Bristol Palin, who’s going to be the answer to a lot of trivia questions a decade from now, is on the front cover of People magazine. In it, she talks about how unglamorous life with a tiny baby is:
Girls need to imagine and picture their life with a screaming newborn baby and then think before they have sex,” she says of being a teenage mom. “Think about the consequences … If girls realized the consequences of sex, nobody would be having sex. Trust me. Nobody.”
I’m not sure she’s quite got the point here. If the message is that life with a screaming newborn baby can be stressful, well yes, that’s true. It’s equally unpleasant to be sleep-deprived and subject to nursing woes and diaper changes when not a teenager. And while having other adults around to share in the baby-care makes life easier, the basic hassle involved in the tending of small children is pretty standard, whether you’re a teenager, an adult, married, single, a stay at home mom, work outside the home, you name it.

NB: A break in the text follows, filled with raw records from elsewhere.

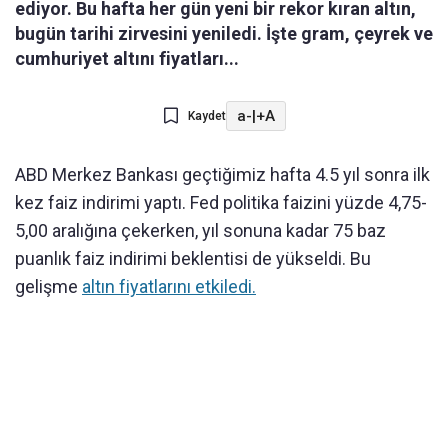
ediyor. Bu hafta her gün yeni bir rekor kıran altın,
bugün tarihi zirvesini yeniledi. İşte gram, çeyrek ve
cumhuriyet altını fiyatları...
a-
|
+A
Kaydet
ABD Merkez Bankası geçtiğimiz hafta 4.5 yıl sonra ilk
kez faiz indirimi yaptı. Fed politika faizini yüzde 4,75-
5,00 aralığına çekerken, yıl sonuna kadar 75 baz
puanlık faiz indirimi beklentisi de yükseldi. Bu
gelişme
altın fiyatlarını etkiledi.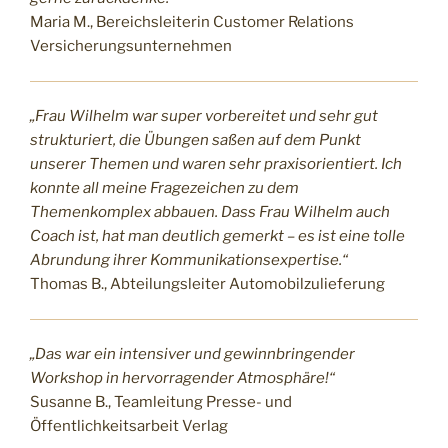
Maria M., Bereichsleiterin Customer Relations
Versicherungsunternehmen
„Frau Wilhelm war super vorbereitet und sehr gut
strukturiert, die Übungen saßen auf dem Punkt
unserer Themen und waren sehr praxisorientiert. Ich
konnte all meine Fragezeichen zu dem
Themenkomplex abbauen. Dass Frau Wilhelm auch
Coach ist, hat man deutlich gemerkt – es ist eine tolle
Abrundung ihrer Kommunikationsexpertise.“
Thomas B., Abteilungsleiter Automobilzulieferung
„Das war ein intensiver und gewinnbringender
Workshop in hervorragender Atmosphäre!“
Susanne B., Teamleitung Presse- und
Öffentlichkeitsarbeit Verlag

Bristol Palin’s problem isn’t that she has a screaming newborn baby per se; it’s that she has this baby with whose father she’s already broken up, a not uncommon result of a high school romance; that she’s still totally dependent upon her parents and thus pretty much by definition not prepared to parent herself; and that she has none of the supports in place to help her cope and adjust that are more likely to be available when you are married and at least semi-autonomous before having children.
Don’t get me wrong, if “sex=screaming baby=no social life” stops kids in high school from having sex, more power to them. The thing is, to a certain extent, that equation holds true for adults too, not just teens. The issue isn’t how much work babies are, it’s how much more bearable the work is when you’ve got a husband and supportive family and a bit more maturity to fall back on.
And it’s a wee bit irresponsible for People to run a cover of a beautifully made up, slim and rested-looking Bristol in cap and gown, toting Tripp as an accessory. The text may read “don’t do this” but the sub-text is telling a different story.